EXERCISE ▸
Scan the listing below for the word "Üniversitesi" and copy every line where it occurs.

DATASET EXTRACT ▸
· · · · · · ·
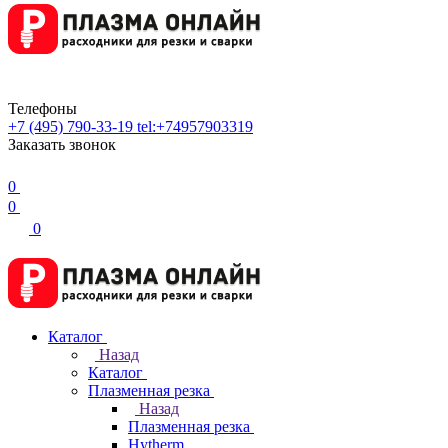
Телефоны
+7 (495) 790-33-19
tel:+74957903319
Заказать звонок
0
0
0
Каталог
Назад
Каталог
Плазменная резка
Назад
Плазменная резка
Hytherm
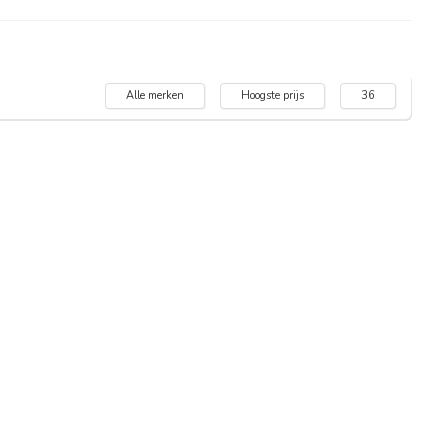
Alle merken
Hoogste prijs
36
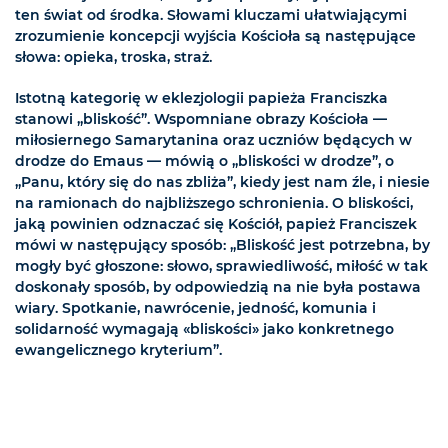
ten świat od środka. Słowami kluczami ułatwiającymi
zrozumienie koncepcji wyjścia Kościoła są następujące
słowa: opieka, troska, straż.
Istotną kategorię w eklezjologii papieża Franciszka
stanowi „bliskość”. Wspomniane obrazy Kościoła —
miłosiernego Samarytanina oraz uczniów będących w
drodze do Emaus — mówią o „bliskości w drodze”, o
„Panu, który się do nas zbliża”, kiedy jest nam źle, i niesie
na ramionach do najbliższego schronienia. O bliskości,
jaką powinien odznaczać się Kościół, papież Franciszek
mówi w następujący sposób: „Bliskość jest potrzebna, by
mogły być głoszone: słowo, sprawiedliwość, miłość w tak
doskonały sposób, by odpowiedzią na nie była postawa
wiary. Spotkanie, nawrócenie, jedność, komunia i
solidarność wymagają «bliskości» jako konkretnego
ewangelicznego kryterium”.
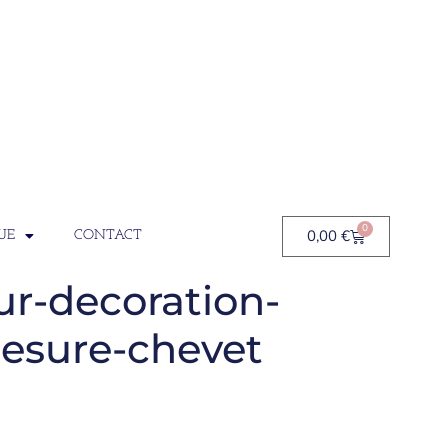
0
0,00
€
UE
CONTACT
ur-decoration-
mesure-chevet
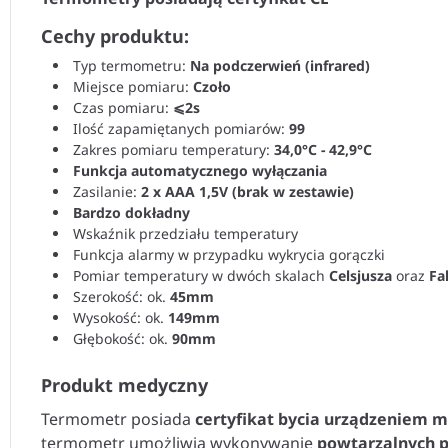
Cechy produktu:
Typ termometru:
Na podczerwień (infrared)
Miejsce pomiaru:
Czoło
Czas pomiaru:
⩽2s
Ilość zapamiętanych pomiarów:
99
Zakres pomiaru temperatury:
34,0°C - 42,9°C
Funkcja automatycznego wyłączania
Zasilanie:
2 x AAA 1,5V (brak w zestawie)
Bardzo dokładny
Wskaźnik przedziału temperatury
Funkcja alarmy w przypadku wykrycia gorączki
Pomiar temperatury w dwóch skalach
Celsjusza
oraz
Fa
Szerokość: ok.
45mm
Wysokość: ok.
149mm
Głębokość: ok.
90mm
Produkt medyczny
Termometr posiada
certyfikat bycia urządzeniem
termometr umożliwia wykonywanie
powtarzalnych 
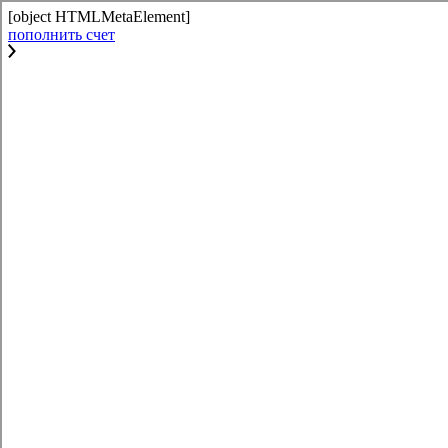
[object HTMLMetaElement]
пополнить счет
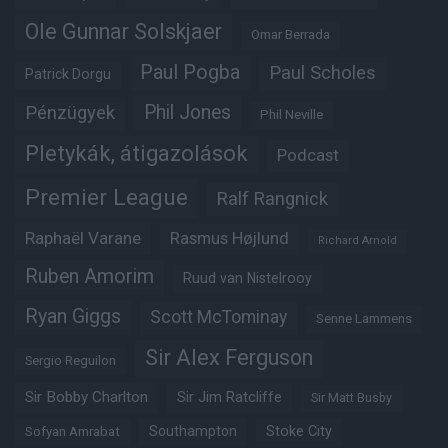
Ole Gunnar Solskjaer
Omar Berrada
Paul Pogba
Paul Scholes
Patrick Dorgu
Phil Jones
Pénzügyek
Phil Neville
Pletykák, átigazolások
Podcast
Premier League
Ralf Rangnick
Raphaël Varane
Rasmus Højlund
Richard Arnold
Ruben Amorim
Ruud van Nistelrooy
Ryan Giggs
Scott McTominay
Senne Lammens
Sir Alex Ferguson
Sergio Reguilon
Sir Bobby Charlton
Sir Jim Ratcliffe
Sir Matt Busby
Southampton
Stoke City
Sofyan Amrabat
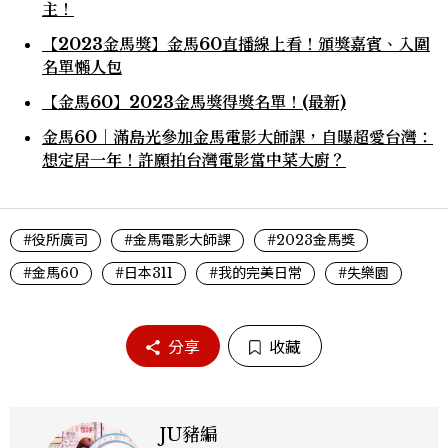
主！
【2023金馬獎】金馬60直播線上看！頒獎嘉賓、入圍
名單懶人包
【金馬60】2023金馬獎得獎名單！(最新)
金馬60｜滿島光參加金馬電影大師課，自曝超愛台灣：
想定居一年！許願拍台灣電影當中菜大廚？
#役所廣司
#金馬電影大師課
#2023金馬獎
#金馬60
#日本311
#我的完美日常
#失樂園
分享
收藏
JU豬編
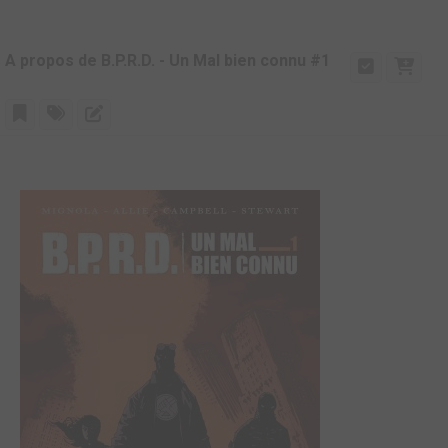
A propos de B.P.R.D. - Un Mal bien connu #1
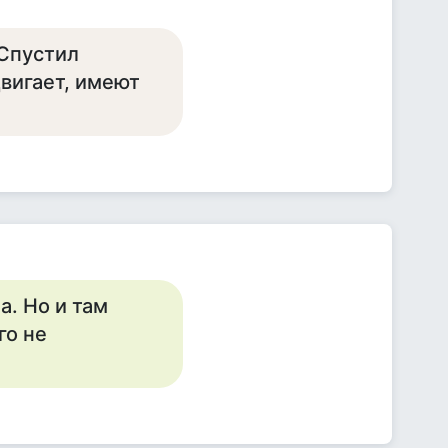
 Спустил
двигает, имеют
. Но и там
го не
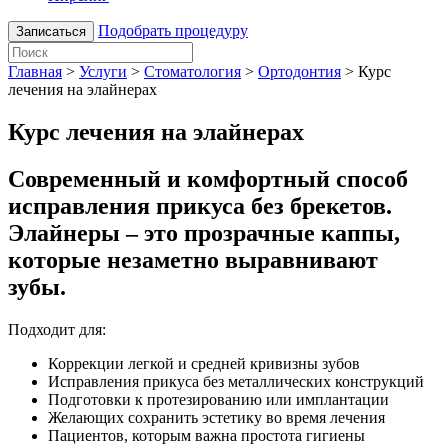
Подобрать процедуру
Записаться
Главная
>
Услуги
>
Стоматология
>
Ортодонтия
>
Курс
лечения на элайнерах
Курс лечения на элайнерах
Современный и комфортный способ
исправления прикуса без брекетов.
Элайнеры – это прозрачные каппы,
которые незаметно выравнивают
зубы.
Подходит для:
Коррекции легкой и средней кривизны зубов
Исправления прикуса без металлических конструкций
Подготовки к протезированию или имплантации
Желающих сохранить эстетику во время лечения
Пациентов, которым важна простота гигиены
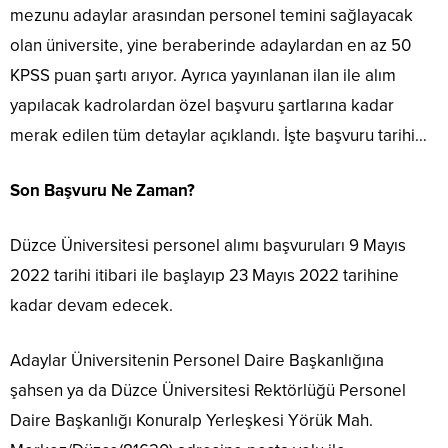
mezunu adaylar arasından personel temini sağlayacak
olan üniversite, yine beraberinde adaylardan en az 50
KPSS puan şartı arıyor. Ayrıca yayınlanan ilan ile alım
yapılacak kadrolardan özel başvuru şartlarına kadar
merak edilen tüm detaylar açıklandı. İşte başvuru tarihi…
Son Başvuru Ne Zaman?
Düzce Üniversitesi personel alımı başvuruları 9 Mayıs
2022 tarihi itibari ile başlayıp 23 Mayıs 2022 tarihine
kadar devam edecek.
Adaylar Üniversitenin Personel Daire Başkanlığına
şahsen ya da Düzce Üniversitesi Rektörlüğü Personel
Daire Başkanlığı Konuralp Yerleşkesi Yörük Mah.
· · · · · · ·
RESPONSE ▸
Düzce Üniversitesi personel alımı başvuruları 9 Mayıs
şahsen ya da Düzce Üniversitesi Rektörlüğü Personel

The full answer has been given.